Stuck Volume Snapshots

Context

A stuck volume snapshot is the one that is kept in a transition state (including creating, deleting, and error_deleting) and is unavailable for use. If a volume snapshot is kept stuck in a transition state for more than 24 hours, restore the volume based on site conditions.

Parameter Description

The name of the audit report is SnapshotStatusAudit.csv. The following table describes parameters in the report.

Table 18-170 Parameter description

Parameter

Description

snap_id

Specifies the snapshot ID.

snap_name

Specifies the volume snapshot name on the storage device.

snap_type

Specifies the snapshot type, including san, dsware (FusionStorage), and v3.

status

Specifies the snapshot status.

last_update_time

Specifies the last time when the snapshot was updated.

NOTE:

In the section, san indicates the Huawei 5500 T series storage devices, and v3 indicates V3 series storage devices ( including Dorado and 18000).

Impact on the System

The stuck volume snapshot becomes unavailable and occupies system resources.

Possible Causes

  • A system exception occurred when a service operation on the volume snapshot was in process.
  • A database is backed up for future restoration. However, after the backup is created, the statuses of one or more volume snapshots are changed. After the database is restored, records of these volume snapshot statuses are restored to their former statuses in the database.

Procedure

Restore the volume snapshot based on the volume snapshot statuses listed in the following table.

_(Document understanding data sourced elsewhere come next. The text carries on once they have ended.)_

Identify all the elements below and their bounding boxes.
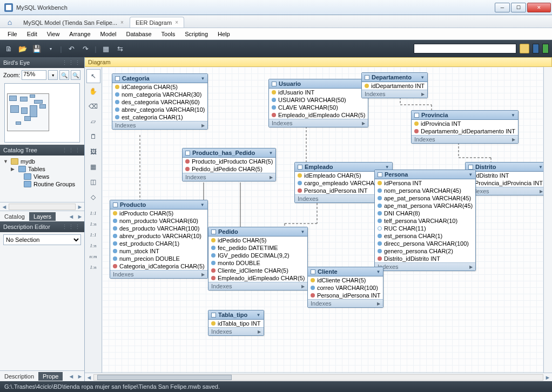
collapse-icon[interactable]: ▼	[200, 202, 205, 207]
diagram-canvas[interactable]: Categoria▼idCategoria CHAR(5)nom_categor…	[102, 67, 543, 373]
column-row[interactable]: ape_pat_persona VARCHAR(45)	[375, 194, 475, 202]
minimap[interactable]	[4, 83, 80, 143]
column-row[interactable]: idProducto CHAR(5)	[110, 209, 207, 217]
entity-distrito[interactable]: Distrito▼idDistrito INTProvincia_idProvi…	[465, 162, 543, 195]
pointer-tool-icon[interactable]: ↖	[86, 69, 100, 83]
entity-header[interactable]: Departamento▼	[362, 73, 427, 82]
indexes-section[interactable]: Indexes▶	[466, 187, 543, 195]
entity-header[interactable]: Producto▼	[110, 200, 207, 209]
collapse-icon[interactable]: ▼	[538, 165, 543, 170]
menu-edit[interactable]: Edit	[23, 30, 42, 38]
tab-properties[interactable]: Prope	[38, 372, 63, 381]
column-row[interactable]: RUC CHAR(11)	[375, 225, 475, 232]
zoom-out-icon[interactable]: 🔍	[71, 70, 80, 80]
menu-scripting[interactable]: Scripting	[180, 30, 212, 38]
eraser-tool-icon[interactable]: ⌫	[86, 99, 100, 113]
save-dropdown-icon[interactable]: ▾	[45, 43, 56, 54]
column-row[interactable]: Provincia_idProvincia INT	[466, 179, 543, 187]
column-row[interactable]: idPedido CHAR(5)	[208, 236, 307, 244]
table-tool-icon[interactable]: ▦	[86, 160, 100, 174]
column-row[interactable]: genero_persona CHAR(2)	[375, 247, 475, 255]
column-row[interactable]: idDepartamento INT	[362, 82, 427, 90]
column-row[interactable]: monto DOUBLE	[208, 259, 307, 267]
entity-usuario[interactable]: Usuario▼idUsuario INTUSUARIO VARCHAR(50)…	[268, 79, 368, 127]
column-row[interactable]: Persona_idPersona INT	[308, 292, 383, 299]
column-row[interactable]: idCategoria CHAR(5)	[112, 83, 207, 91]
tree-tables[interactable]: ▶Tables	[3, 165, 81, 173]
column-row[interactable]: IGV_pedido DECIMAL(9,2)	[208, 252, 307, 259]
entity-header[interactable]: Cliente▼	[308, 267, 383, 276]
column-row[interactable]: idCliente CHAR(5)	[308, 276, 383, 284]
column-row[interactable]: Empleado_idEmpleado CHAR(5)	[208, 274, 307, 282]
column-row[interactable]: abrev_categoria VARCHAR(10)	[112, 106, 207, 113]
entity-provincia[interactable]: Provincia▼idProvincia INTDepartamento_id…	[411, 110, 519, 144]
collapse-icon[interactable]: ▼	[257, 313, 261, 317]
column-row[interactable]: Pedido_idPedido CHAR(5)	[183, 165, 275, 173]
home-button[interactable]: ⌂	[2, 17, 17, 28]
column-row[interactable]: abrev_producto VARCHAR(10)	[110, 232, 207, 240]
open-file-icon[interactable]: 📂	[17, 43, 28, 54]
sync-icon[interactable]: ⇆	[115, 43, 125, 54]
menu-database[interactable]: Database	[122, 30, 156, 38]
entity-tabla_tipo[interactable]: Tabla_tipo▼idTabla_tipo INTIndexes▶	[208, 310, 264, 336]
tab-catalog[interactable]: Catalog	[0, 212, 29, 221]
menu-help[interactable]: Help	[213, 30, 234, 38]
tab-layers[interactable]: Layers	[29, 212, 56, 221]
column-row[interactable]: Cliente_idCliente CHAR(5)	[208, 267, 307, 274]
entity-departamento[interactable]: Departamento▼idDepartamento INTIndexes▶	[361, 72, 428, 98]
rel-n-m-tool[interactable]: n:m	[86, 252, 100, 261]
rel-1-n-ex-tool[interactable]: 1:n	[86, 262, 100, 272]
maximize-button[interactable]: ☐	[511, 3, 526, 12]
column-row[interactable]: Producto_idProducto CHAR(5)	[183, 158, 275, 165]
horizontal-scrollbar[interactable]: ◄►	[85, 373, 552, 381]
menu-tools[interactable]: Tools	[157, 30, 180, 38]
collapse-icon[interactable]: ▼	[468, 172, 473, 177]
column-row[interactable]: Departamento_idDepartamento INT	[412, 127, 518, 135]
tabs-next-icon[interactable]: ►	[76, 212, 84, 221]
collapse-icon[interactable]: ▼	[420, 75, 425, 80]
menu-arrange[interactable]: Arrange	[65, 30, 95, 38]
column-row[interactable]: idDistrito INT	[466, 172, 543, 179]
menu-model[interactable]: Model	[96, 30, 121, 38]
entity-header[interactable]: Producto_has_Pedido▼	[183, 148, 275, 158]
tabs-prev-icon[interactable]: ◄	[67, 212, 76, 221]
indexes-section[interactable]: Indexes▶	[110, 270, 207, 278]
indexes-section[interactable]: Indexes▶	[412, 135, 518, 143]
tab-model[interactable]: MySQL Model (Tienda San Felipe... ×	[17, 17, 130, 28]
tabs-next-icon[interactable]: ►	[76, 372, 84, 381]
entity-header[interactable]: Pedido▼	[208, 227, 307, 236]
indexes-section[interactable]: Indexes▶	[269, 119, 368, 127]
rel-1-1-tool[interactable]: 1:1	[86, 208, 100, 218]
rel-1-n-id-tool[interactable]: 1:n	[86, 241, 100, 251]
tree-views[interactable]: Views	[3, 173, 81, 180]
minimize-button[interactable]: ─	[495, 3, 510, 12]
menu-file[interactable]: File	[3, 30, 22, 38]
column-row[interactable]: telf_persona VARCHAR(10)	[375, 217, 475, 225]
entity-persona[interactable]: Persona▼idPersona INTnom_persona VARCHAR…	[374, 170, 476, 271]
tree-routines[interactable]: Routine Groups	[3, 180, 81, 188]
menu-view[interactable]: View	[43, 30, 64, 38]
entity-pedido[interactable]: Pedido▼idPedido CHAR(5)fec_pedido DATETI…	[208, 227, 308, 290]
rel-1-1-id-tool[interactable]: 1:1	[86, 230, 100, 240]
note-tool-icon[interactable]: 🗒	[86, 130, 100, 144]
rel-1-n-tool[interactable]: 1:n	[86, 219, 100, 229]
tab-description[interactable]: Description	[0, 372, 38, 381]
column-row[interactable]: idUsuario INT	[269, 89, 368, 96]
tabs-prev-icon[interactable]: ◄	[67, 372, 76, 381]
entity-categoria[interactable]: Categoria▼idCategoria CHAR(5)nom_categor…	[112, 73, 208, 130]
indexes-section[interactable]: Indexes▶	[308, 299, 383, 307]
column-row[interactable]: des_categoria VARCHAR(60)	[112, 98, 207, 106]
entity-header[interactable]: Usuario▼	[269, 79, 368, 89]
layer-tool-icon[interactable]: ▱	[86, 114, 100, 129]
tab-eer-diagram[interactable]: EER Diagram ×	[130, 17, 184, 28]
search-input[interactable]	[414, 44, 516, 53]
vertical-scrollbar[interactable]	[543, 67, 552, 373]
column-row[interactable]: ape_mat_persona VARCHAR(45)	[375, 202, 475, 209]
column-row[interactable]: idPersona INT	[375, 179, 475, 187]
close-icon[interactable]: ×	[120, 19, 124, 25]
indexes-section[interactable]: Indexes▶	[208, 282, 307, 290]
column-row[interactable]: fec_pedido DATETIME	[208, 244, 307, 252]
undo-icon[interactable]: ↶	[66, 43, 77, 54]
column-row[interactable]: Empleado_idEmpleado CHAR(5)	[269, 111, 368, 119]
indexes-section[interactable]: Indexes▶	[362, 90, 427, 98]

For other situations, contact technical support for assistance.

Table 18-171 Volume snapshot restoration methods

Volume Snapshot Status

In Transition Mode

Description

Possible Scenario

Restoration Method

creating

Y

The volume snapshot is being created.

Creating a volume snapshot

For details, see Method 1.

deleting

Y

The volume snapshot is being deleted.

Deleting a volume snapshot

For details, see Method 2.

error_deleting

N

The volume snapshot fails to delete.

Failed to delete a volume snapshot.

For details, see Method 2.

Method 1

  1. Log in to the first controller host in an AZ.

    For details, see Using SSH to Log In to a Host.

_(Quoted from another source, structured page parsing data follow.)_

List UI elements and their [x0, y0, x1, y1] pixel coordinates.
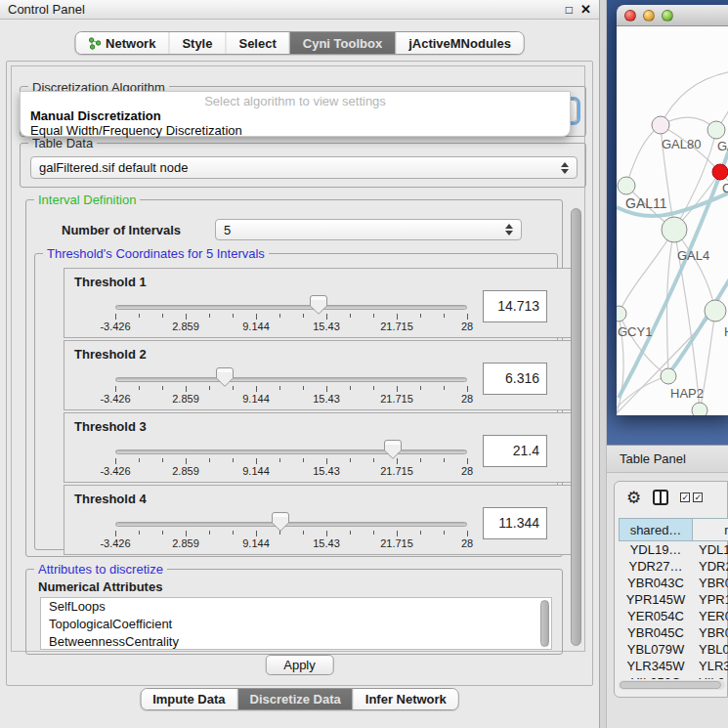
- checkbox-icon: ✓: [693, 492, 703, 502]
- slider-tick: [303, 314, 304, 318]
- close-traffic-light-icon[interactable]: [624, 10, 636, 21]
- slider-tick: [115, 531, 116, 536]
- cell-name[interactable]: YER0: [693, 608, 728, 624]
- cell-shared-name[interactable]: YBR043C: [619, 575, 693, 591]
- cell-shared-name[interactable]: YPR145W: [619, 591, 693, 608]
- table-row[interactable]: YBR045CYBR0: [619, 624, 728, 641]
- cell-shared-name[interactable]: YLR345W: [619, 658, 693, 674]
- slider-tick: [139, 458, 140, 462]
- tab-jactivemnodules[interactable]: jActiveMNodules: [396, 32, 524, 54]
- node[interactable]: [705, 300, 726, 321]
- cell-name[interactable]: YDL1: [693, 541, 728, 558]
- table-row[interactable]: YDL19…YDL1: [619, 541, 728, 558]
- table-panel: ⚙ ✓ ✓ shared… na YDL19…YDL1YDR27…YDR2YBR…: [607, 473, 728, 728]
- slider-tick: [397, 314, 398, 320]
- cell-shared-name[interactable]: YIL053C: [619, 674, 693, 679]
- slider-handle[interactable]: [310, 295, 327, 315]
- node-gal11[interactable]: [618, 177, 635, 194]
- node-gcy1[interactable]: [617, 306, 626, 321]
- slider-track[interactable]: [115, 450, 467, 454]
- cell-shared-name[interactable]: YBL079W: [619, 641, 693, 658]
- threshold-value-field[interactable]: 6.316: [483, 363, 547, 395]
- slider-tick: [326, 386, 327, 392]
- slider-tick: [467, 458, 468, 464]
- slider-tick: [373, 531, 374, 535]
- threshold-label: Threshold 2: [74, 347, 147, 362]
- network-window-titlebar[interactable]: [617, 5, 728, 26]
- table-horizontal-scrollbar[interactable]: [619, 680, 725, 690]
- tab-network[interactable]: Network: [75, 32, 169, 54]
- slider-track[interactable]: [115, 522, 467, 527]
- split-columns-icon[interactable]: [653, 490, 668, 505]
- attribute-list-item[interactable]: SelfLoops: [41, 598, 551, 616]
- node-gal4[interactable]: [662, 217, 687, 242]
- table-row[interactable]: YBR043CYBR0: [619, 575, 728, 591]
- tab-discretize-data[interactable]: Discretize Data: [238, 689, 354, 709]
- cell-shared-name[interactable]: YDR27…: [619, 558, 693, 575]
- zoom-traffic-light-icon[interactable]: [662, 10, 673, 21]
- cell-name[interactable]: YDR2: [693, 558, 728, 575]
- algorithm-option[interactable]: Equal Width/Frequency Discretization: [21, 123, 570, 138]
- table-row[interactable]: YER054CYER0: [619, 608, 728, 624]
- network-canvas[interactable]: GAL80GAGAL11CGAL4GCY1HHAP2: [617, 26, 728, 415]
- node[interactable]: [707, 121, 725, 139]
- node-gal80[interactable]: [652, 116, 669, 134]
- scrollbar-thumb[interactable]: [620, 681, 721, 689]
- gear-icon[interactable]: ⚙: [626, 490, 641, 506]
- minimize-traffic-light-icon[interactable]: [643, 10, 655, 21]
- number-of-intervals-combobox[interactable]: 5: [215, 219, 522, 240]
- tab-style[interactable]: Style: [169, 32, 226, 54]
- cell-name[interactable]: YBL0: [693, 641, 728, 658]
- node[interactable]: [692, 403, 707, 415]
- tab-select[interactable]: Select: [226, 32, 289, 54]
- threshold-value-field[interactable]: 14.713: [483, 290, 547, 322]
- slider-handle[interactable]: [384, 440, 402, 459]
- algorithm-popup-hint: Select algorithm to view settings: [21, 94, 570, 108]
- table-data-combobox[interactable]: galFiltered.sif default node: [30, 156, 578, 179]
- slider-tick: [186, 314, 187, 320]
- slider-track[interactable]: [115, 377, 467, 382]
- panel-scrollbar[interactable]: [571, 208, 581, 646]
- float-window-icon[interactable]: □: [566, 4, 573, 16]
- list-scrollbar[interactable]: [540, 600, 549, 647]
- cell-shared-name[interactable]: YBR045C: [619, 624, 693, 641]
- attribute-list-item[interactable]: BetweennessCentrality: [41, 633, 551, 650]
- tab-cyni-toolbox[interactable]: Cyni Toolbox: [290, 32, 396, 54]
- table-row[interactable]: YBL079WYBL0: [619, 641, 728, 658]
- attribute-list-item[interactable]: TopologicalCoefficient: [41, 616, 551, 633]
- column-header-name[interactable]: na: [693, 518, 728, 541]
- algorithm-option[interactable]: Manual Discretization: [21, 108, 570, 123]
- threshold-label: Threshold 3: [74, 419, 147, 434]
- checkbox-icon: ✓: [680, 492, 690, 502]
- cell-name[interactable]: YBR0: [693, 624, 728, 641]
- panel-divider[interactable]: [599, 0, 607, 728]
- table-row[interactable]: YIL053CYIL0: [619, 674, 728, 679]
- tab-impute-data[interactable]: Impute Data: [141, 689, 237, 709]
- column-header-shared-name[interactable]: shared…: [619, 518, 693, 541]
- slider-tick: [256, 386, 257, 392]
- apply-button[interactable]: Apply: [265, 655, 334, 675]
- slider-track[interactable]: [115, 305, 467, 310]
- slider-handle[interactable]: [216, 367, 234, 387]
- cell-name[interactable]: YIL0: [693, 674, 728, 679]
- slider-tick-label: 21.715: [367, 465, 426, 477]
- cell-name[interactable]: YLR3: [693, 658, 728, 674]
- node-hap2[interactable]: [661, 368, 676, 384]
- tab-infer-network[interactable]: Infer Network: [354, 689, 458, 709]
- close-icon[interactable]: ✕: [580, 3, 591, 16]
- table-row[interactable]: YDR27…YDR2: [619, 558, 728, 575]
- cell-shared-name[interactable]: YDL19…: [619, 541, 693, 558]
- network-view-window[interactable]: GAL80GAGAL11CGAL4GCY1HHAP2: [617, 5, 728, 415]
- threshold-value-field[interactable]: 21.4: [483, 435, 547, 467]
- cell-name[interactable]: YBR0: [693, 575, 728, 591]
- table-row[interactable]: YLR345WYLR3: [619, 658, 728, 674]
- slider-handle[interactable]: [272, 512, 289, 532]
- cell-shared-name[interactable]: YER054C: [619, 608, 693, 624]
- tab-label: Style: [182, 36, 212, 51]
- cell-name[interactable]: YPR1: [693, 591, 728, 608]
- select-columns-icon[interactable]: ✓ ✓: [680, 492, 703, 502]
- node-selected-red[interactable]: [712, 164, 728, 180]
- threshold-value-field[interactable]: 11.344: [483, 507, 547, 539]
- slider-tick: [326, 458, 327, 464]
- table-row[interactable]: YPR145WYPR1: [619, 591, 728, 608]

  2. Import environment variables to the host.

    For details, see Importing Environment Variables.

  3. Perform the following operations to query the volume snapshot status on the host:

    1. Run the following command to enter the secure operation mode:

      runsafe

      The following information is displayed:

      Input command:
    2. Run the following command to query the volume snapshot status:

      cinder snapshot-show Snapshot ID

      Check whether the value of status in the command output is consistent with the volume snapshot status in the audit report.

      • If yes, go to 4.
      • If no, contact technical support for assistance.

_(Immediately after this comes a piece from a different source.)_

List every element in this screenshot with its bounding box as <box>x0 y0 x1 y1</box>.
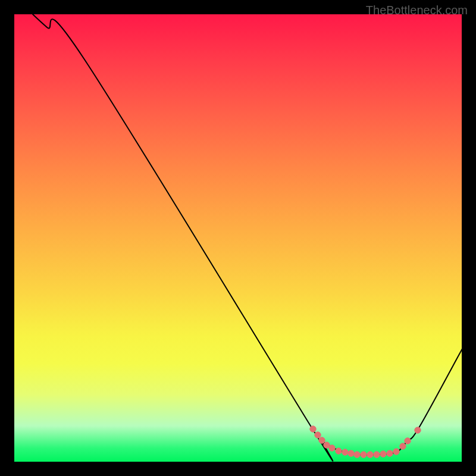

  4. Query the value of last_update_time in the audit report and check whether the time difference between the value and the current time exceeds 24 hours.

    • If yes, go to 5.
    • If no, contact technical support for assistance.

  5. Run the following command to set the snapshot status to error:

    Enter the secure operation mode based on 3 and run the following command:

    cinder snapshot-reset-state Snapshot ID --state error

  6. Run the following command to query the snapshot status:

    Enter the secure operation mode based on 3 and run the following command:

    cinder snapshot-show Snapshot ID

    In the command output, check whether the value of status is error.

    • If yes, no further action is required.
    • If no, contact technical support for assistance.

  7. Run the following command to delete the volume snapshot:

    cinder snapshot-delete Snapshot UUID

    NOTE:

    The Snapshot UUID value is the value of snap_id obtained from the audit report.

  8. Run the following command to check whether the volume snapshot is deleted:

    cinder snapshot-show Snapshot UUID

    NOTE:

    The Snapshot UUID value is the value of snap_id obtained from the audit report.

    If information similar to the following is displayed, the volume snapshot is deleted:

    ERROR: No snapshot with a name or ID of 'e318e16e-5a1c-471f-89c2-5c76719aa346' exists.

    If the value of status in the command output is error_deleting, the volume snapshot fails to delete.

    If the value of status in the command output is deleting, the volume snapshot is being deleted. Wait for about one minute and perform 8 again until the volume snapshot is deleted or fails to delete.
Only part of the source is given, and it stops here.